▸ Task:
Could you restate the data word for word and drop the pictures?
======== Records for processing ========
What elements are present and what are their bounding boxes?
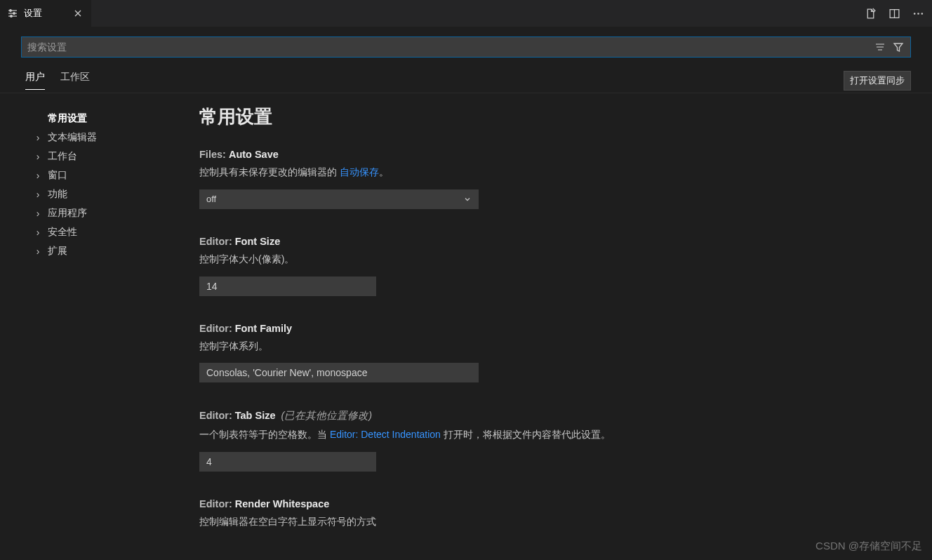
- chevron-right-icon: ›: [32, 246, 44, 257]
- tab-bar: 设置: [0, 0, 932, 27]
- svg-point-1: [10, 10, 12, 12]
- setting-files-auto-save: Files: Auto Save 控制具有未保存更改的编辑器的 自动保存。 of…: [199, 149, 904, 209]
- settings-lines-icon: [7, 8, 18, 19]
- svg-point-11: [917, 13, 919, 15]
- svg-point-12: [921, 13, 923, 15]
- tab-size-input[interactable]: [199, 452, 376, 472]
- toc-item-extensions[interactable]: ›扩展: [32, 241, 175, 260]
- svg-point-10: [913, 13, 915, 15]
- setting-editor-font-family: Editor: Font Family 控制字体系列。: [199, 323, 904, 383]
- tabbar-actions: [856, 0, 932, 27]
- detect-indentation-link[interactable]: Editor: Detect Indentation: [330, 429, 441, 440]
- setting-description: 控制字体大小(像素)。: [199, 251, 904, 268]
- split-editor-icon[interactable]: [887, 6, 901, 20]
- chevron-right-icon: ›: [32, 189, 44, 200]
- scope-row: 用户 工作区 打开设置同步: [0, 68, 932, 93]
- close-icon[interactable]: [72, 7, 84, 20]
- chevron-right-icon: ›: [32, 132, 44, 143]
- open-file-icon[interactable]: [863, 6, 877, 20]
- toc-item-text-editor[interactable]: ›文本编辑器: [32, 128, 175, 147]
- search-row: [0, 27, 932, 66]
- search-box[interactable]: [21, 36, 911, 58]
- tab-label: 设置: [24, 7, 66, 20]
- toc-item-application[interactable]: ›应用程序: [32, 204, 175, 222]
- open-settings-sync-button[interactable]: 打开设置同步: [844, 71, 911, 91]
- svg-point-3: [13, 13, 15, 15]
- clear-filter-icon[interactable]: [874, 41, 886, 53]
- more-icon[interactable]: [911, 6, 925, 20]
- chevron-right-icon: ›: [32, 151, 44, 162]
- setting-description: 控制编辑器在空白字符上显示符号的方式: [199, 514, 904, 531]
- auto-save-link[interactable]: 自动保存: [340, 166, 379, 178]
- chevron-right-icon: ›: [32, 208, 44, 219]
- toc-item-workbench[interactable]: ›工作台: [32, 147, 175, 166]
- chevron-right-icon: ›: [32, 227, 44, 238]
- setting-description: 控制字体系列。: [199, 338, 904, 355]
- auto-save-select[interactable]: off: [199, 189, 479, 209]
- tab-settings[interactable]: 设置: [0, 0, 91, 27]
- setting-description: 一个制表符等于的空格数。当 Editor: Detect Indentation…: [199, 427, 904, 444]
- setting-description: 控制具有未保存更改的编辑器的 自动保存。: [199, 164, 904, 181]
- toc-item-features[interactable]: ›功能: [32, 185, 175, 204]
- filter-icon[interactable]: [892, 41, 905, 53]
- toc-item-window[interactable]: ›窗口: [32, 166, 175, 185]
- font-size-input[interactable]: [199, 276, 376, 296]
- settings-toc: 常用设置 ›文本编辑器 ›工作台 ›窗口 ›功能 ›应用程序 ›安全性 ›扩展: [0, 93, 175, 560]
- section-title: 常用设置: [199, 105, 904, 129]
- setting-editor-render-whitespace: Editor: Render Whitespace 控制编辑器在空白字符上显示符…: [199, 498, 904, 531]
- watermark: CSDN @存储空间不足: [816, 540, 922, 553]
- chevron-right-icon: ›: [32, 170, 44, 181]
- settings-content: 常用设置 Files: Auto Save 控制具有未保存更改的编辑器的 自动保…: [175, 93, 932, 560]
- toc-item-commonly-used[interactable]: 常用设置: [32, 109, 175, 128]
- font-family-input[interactable]: [199, 363, 479, 382]
- setting-editor-tab-size: Editor: Tab Size(已在其他位置修改) 一个制表符等于的空格数。当…: [199, 409, 904, 472]
- search-input[interactable]: [27, 41, 874, 53]
- scope-tab-workspace[interactable]: 工作区: [60, 71, 90, 90]
- scope-tab-user[interactable]: 用户: [25, 71, 45, 90]
- chevron-down-icon: [463, 195, 472, 204]
- toc-item-security[interactable]: ›安全性: [32, 222, 175, 241]
- svg-point-5: [11, 15, 13, 18]
- setting-editor-font-size: Editor: Font Size 控制字体大小(像素)。: [199, 236, 904, 296]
========
▸ Finished exercise:
What elements are present and what are their bounding boxes?
- chevron-right-icon: ›: [32, 246, 44, 257]
- tab-bar: 设置: [0, 0, 932, 27]
- svg-point-1: [10, 10, 12, 12]
- setting-files-auto-save: Files: Auto Save 控制具有未保存更改的编辑器的 自动保存。 of…: [199, 149, 904, 209]
- settings-lines-icon: [7, 8, 18, 19]
- svg-point-11: [917, 13, 919, 15]
- svg-point-12: [921, 13, 923, 15]
- tab-size-input[interactable]: [199, 452, 376, 472]
- toc-item-extensions[interactable]: ›扩展: [32, 241, 175, 260]
- svg-point-10: [913, 13, 915, 15]
- setting-editor-font-family: Editor: Font Family 控制字体系列。: [199, 323, 904, 383]
- tabbar-actions: [856, 0, 932, 27]
- detect-indentation-link[interactable]: Editor: Detect Indentation: [330, 429, 441, 440]
- setting-description: 控制字体大小(像素)。: [199, 251, 904, 268]
- split-editor-icon[interactable]: [887, 6, 901, 20]
- chevron-right-icon: ›: [32, 189, 44, 200]
- scope-row: 用户 工作区 打开设置同步: [0, 68, 932, 93]
- close-icon[interactable]: [72, 7, 84, 20]
- chevron-right-icon: ›: [32, 132, 44, 143]
- open-file-icon[interactable]: [863, 6, 877, 20]
- toc-item-text-editor[interactable]: ›文本编辑器: [32, 128, 175, 147]
- search-row: [0, 27, 932, 66]
- search-box[interactable]: [21, 36, 911, 58]
- tab-label: 设置: [24, 7, 66, 20]
- toc-item-application[interactable]: ›应用程序: [32, 204, 175, 222]
- open-settings-sync-button[interactable]: 打开设置同步: [844, 71, 911, 91]
- svg-point-3: [13, 13, 15, 15]
- clear-filter-icon[interactable]: [874, 41, 886, 53]
- more-icon[interactable]: [911, 6, 925, 20]
- chevron-right-icon: ›: [32, 151, 44, 162]
- setting-description: 控制编辑器在空白字符上显示符号的方式: [199, 514, 904, 531]
- auto-save-link[interactable]: 自动保存: [340, 166, 379, 178]
- chevron-right-icon: ›: [32, 208, 44, 219]
- toc-item-workbench[interactable]: ›工作台: [32, 147, 175, 166]
- chevron-right-icon: ›: [32, 227, 44, 238]
- setting-description: 控制字体系列。: [199, 338, 904, 355]
- auto-save-select[interactable]: off: [199, 189, 479, 209]
- tab-settings[interactable]: 设置: [0, 0, 91, 27]
- setting-description: 一个制表符等于的空格数。当 Editor: Detect Indentation…: [199, 427, 904, 444]
- setting-description: 控制具有未保存更改的编辑器的 自动保存。: [199, 164, 904, 181]
- toc-item-features[interactable]: ›功能: [32, 185, 175, 204]
- filter-icon[interactable]: [892, 41, 905, 53]
- toc-item-window[interactable]: ›窗口: [32, 166, 175, 185]
- font-size-input[interactable]: [199, 276, 376, 296]
- settings-toc: 常用设置 ›文本编辑器 ›工作台 ›窗口 ›功能 ›应用程序 ›安全性 ›扩展: [0, 93, 175, 560]
- section-title: 常用设置: [199, 105, 904, 129]
- setting-editor-render-whitespace: Editor: Render Whitespace 控制编辑器在空白字符上显示符…: [199, 498, 904, 531]
- watermark: CSDN @存储空间不足: [816, 540, 922, 553]
- chevron-right-icon: ›: [32, 170, 44, 181]
- settings-content: 常用设置 Files: Auto Save 控制具有未保存更改的编辑器的 自动保…: [175, 93, 932, 560]
- toc-item-commonly-used[interactable]: 常用设置: [32, 109, 175, 128]
- font-family-input[interactable]: [199, 363, 479, 382]
- setting-editor-tab-size: Editor: Tab Size(已在其他位置修改) 一个制表符等于的空格数。当…: [199, 409, 904, 472]
- search-input[interactable]: [27, 41, 874, 53]
- scope-tab-workspace[interactable]: 工作区: [60, 71, 90, 90]
- scope-tab-user[interactable]: 用户: [25, 71, 45, 90]
- chevron-down-icon: [463, 195, 472, 204]
- toc-item-security[interactable]: ›安全性: [32, 222, 175, 241]
- svg-point-5: [11, 15, 13, 18]
- setting-editor-font-size: Editor: Font Size 控制字体大小(像素)。: [199, 236, 904, 296]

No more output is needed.